*** Opening of Input data ***

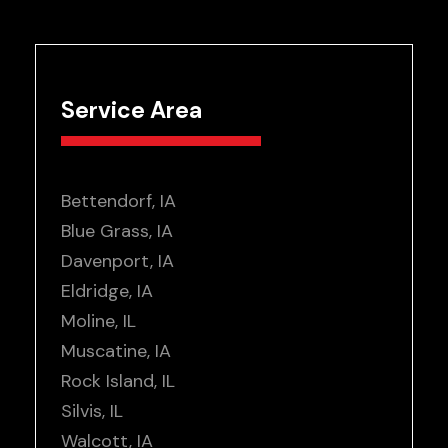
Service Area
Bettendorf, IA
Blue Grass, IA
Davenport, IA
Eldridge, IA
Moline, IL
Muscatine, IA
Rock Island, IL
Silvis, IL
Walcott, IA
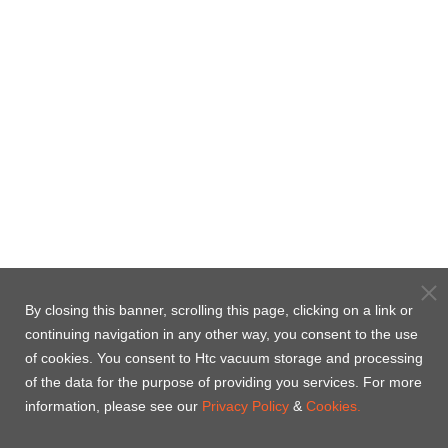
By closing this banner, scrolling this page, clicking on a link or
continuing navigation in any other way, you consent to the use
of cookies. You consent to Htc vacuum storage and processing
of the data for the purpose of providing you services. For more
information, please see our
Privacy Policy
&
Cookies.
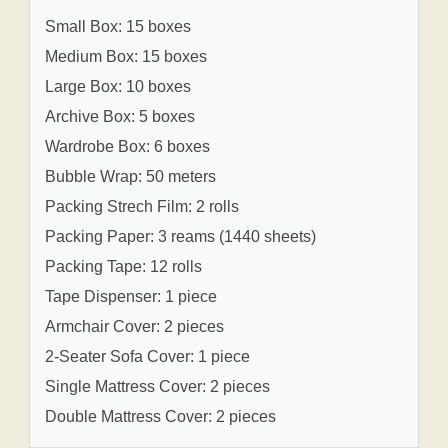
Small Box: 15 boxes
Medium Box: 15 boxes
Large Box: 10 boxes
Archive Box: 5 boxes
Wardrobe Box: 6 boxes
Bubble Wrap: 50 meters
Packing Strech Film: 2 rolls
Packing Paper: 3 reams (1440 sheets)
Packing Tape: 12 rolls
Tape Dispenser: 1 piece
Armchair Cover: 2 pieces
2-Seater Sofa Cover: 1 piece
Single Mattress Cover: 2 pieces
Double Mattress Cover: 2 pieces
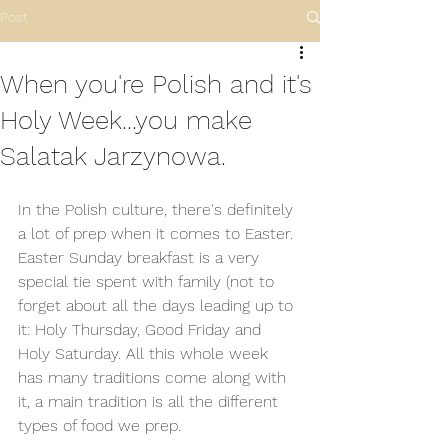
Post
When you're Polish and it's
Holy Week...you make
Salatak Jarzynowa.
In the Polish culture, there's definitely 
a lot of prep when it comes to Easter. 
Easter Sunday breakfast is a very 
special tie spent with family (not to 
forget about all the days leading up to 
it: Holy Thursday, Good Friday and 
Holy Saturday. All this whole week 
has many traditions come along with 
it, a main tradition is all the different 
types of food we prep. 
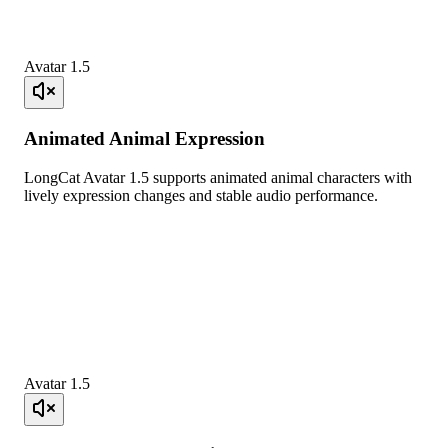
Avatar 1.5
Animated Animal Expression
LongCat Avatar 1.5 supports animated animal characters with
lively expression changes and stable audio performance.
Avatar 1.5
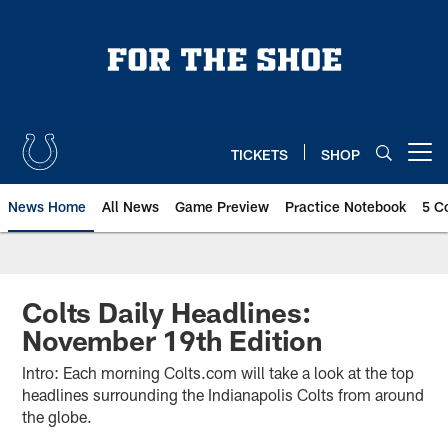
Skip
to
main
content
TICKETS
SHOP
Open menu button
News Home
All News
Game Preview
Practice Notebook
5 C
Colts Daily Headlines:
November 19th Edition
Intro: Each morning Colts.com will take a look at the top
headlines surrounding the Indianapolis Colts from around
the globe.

*** Close of Input data ***

From the records above, return each line that has the string "main".

## Answer space:
it, a main tradition is all the different 
main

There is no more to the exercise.